Non voglio essere catalogato come la persona che giudica e stabilisce se effettivamente si tratta di una prima salita o meno. Chi sono io per sentenziare?

Ognuno deve prendersi le proprie responsabilità e agire con umiltà.

Quello che abbiamo realizzato non è il libro di Valentino, Marco e Matteo! Si tratta di un lavoro collettivo e corale che rappresenta un importante patrimonio di queste montagne.

Ora è giunto il momento di tornare sulle montagne e a dedicarmi alla mia famiglia e all’educazione dei miei figli. D’ora in poi tocca ai giovani raccogliere il testimone e proseguire quanto fatto con serietà, dedizione e sacrificio. Le nuove generazioni devono difendere fino allo sfinimento la storia dell’alpinismo e praticarlo con una etica elegante, logica e genuina.

Infine una considerazione legata al clima.
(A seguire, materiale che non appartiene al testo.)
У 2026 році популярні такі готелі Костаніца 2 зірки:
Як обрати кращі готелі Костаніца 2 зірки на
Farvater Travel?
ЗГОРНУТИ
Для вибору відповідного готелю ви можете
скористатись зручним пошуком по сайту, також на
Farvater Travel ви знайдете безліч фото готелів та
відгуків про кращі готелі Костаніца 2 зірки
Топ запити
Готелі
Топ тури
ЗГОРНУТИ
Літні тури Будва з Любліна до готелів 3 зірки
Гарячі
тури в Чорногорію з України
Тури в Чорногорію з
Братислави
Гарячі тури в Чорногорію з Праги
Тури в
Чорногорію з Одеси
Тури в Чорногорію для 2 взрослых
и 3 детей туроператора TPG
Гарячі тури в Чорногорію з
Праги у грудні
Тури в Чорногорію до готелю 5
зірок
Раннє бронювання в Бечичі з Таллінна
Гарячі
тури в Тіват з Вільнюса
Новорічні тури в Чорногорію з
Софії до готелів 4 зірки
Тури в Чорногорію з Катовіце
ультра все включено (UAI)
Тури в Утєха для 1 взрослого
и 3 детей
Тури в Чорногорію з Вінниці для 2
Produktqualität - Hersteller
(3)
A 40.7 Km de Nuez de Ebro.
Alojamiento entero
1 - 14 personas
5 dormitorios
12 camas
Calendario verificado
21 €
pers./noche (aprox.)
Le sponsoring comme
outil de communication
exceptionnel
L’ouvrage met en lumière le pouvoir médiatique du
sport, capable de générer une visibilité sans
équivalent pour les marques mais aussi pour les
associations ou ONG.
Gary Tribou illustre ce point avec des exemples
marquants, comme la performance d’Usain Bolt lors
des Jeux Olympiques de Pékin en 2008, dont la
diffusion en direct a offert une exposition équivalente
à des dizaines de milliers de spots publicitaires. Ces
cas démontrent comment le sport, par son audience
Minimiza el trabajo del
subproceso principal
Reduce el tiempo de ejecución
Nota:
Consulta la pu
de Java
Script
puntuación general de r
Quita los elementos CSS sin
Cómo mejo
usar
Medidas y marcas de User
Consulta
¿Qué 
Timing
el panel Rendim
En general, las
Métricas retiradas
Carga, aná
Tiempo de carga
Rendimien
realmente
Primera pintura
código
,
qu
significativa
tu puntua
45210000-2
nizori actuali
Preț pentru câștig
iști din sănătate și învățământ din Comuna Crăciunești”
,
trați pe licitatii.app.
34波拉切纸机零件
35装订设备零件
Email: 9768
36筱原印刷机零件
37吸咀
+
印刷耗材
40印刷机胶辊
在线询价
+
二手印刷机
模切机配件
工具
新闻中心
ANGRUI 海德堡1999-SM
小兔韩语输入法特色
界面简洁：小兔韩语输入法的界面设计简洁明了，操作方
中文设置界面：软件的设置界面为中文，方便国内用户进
È inevitabile che queste salite subiscano gli effetti del cambiamento climatico. Se il ciclone Vaia ha regalato al comparto orobico sensazionali condizioni con conseguenti salite spettacolari su pareti incredibilmente incrostate di ghiaccio, dall’altro ho potuto notare nei boschi del Trentino segni di tremenda devastazione, come ad esempio nel Parco dell’Adamello-Brenta o sull’altopiano di Pinè. Pedalando in MTB sono rimasto impressionato dalle enormi cataste di tronchi “parcheggiati” nelle piazzole a bordo strada in attesa della loro destinazione. Sono vent’anni che la situazione dei ghiacciai è critica. Basta pensare alla bellissima “Fetta di Torta” della Presanella, dove la via tracciata da Messner è completamente sparita.

Non possiamo vivere tutto ciò con superficialità; dobbiamo quotidianamente domandarci cosa stiamo lasciando ai nostri figli.

Negli ultimi due anni ci sono stati inverni secchi, miti e ventosi; caratteristiche climatiche assolutamente sfavorevoli per affrontare le vie di ghiaccio descritte in questo lavoro, tranne che per le linee di puro dry, come quelle presenti al Pizzo del Becco o sulla Nord del Pietra Quadra che con poca neve, offrono un accesso agevolato.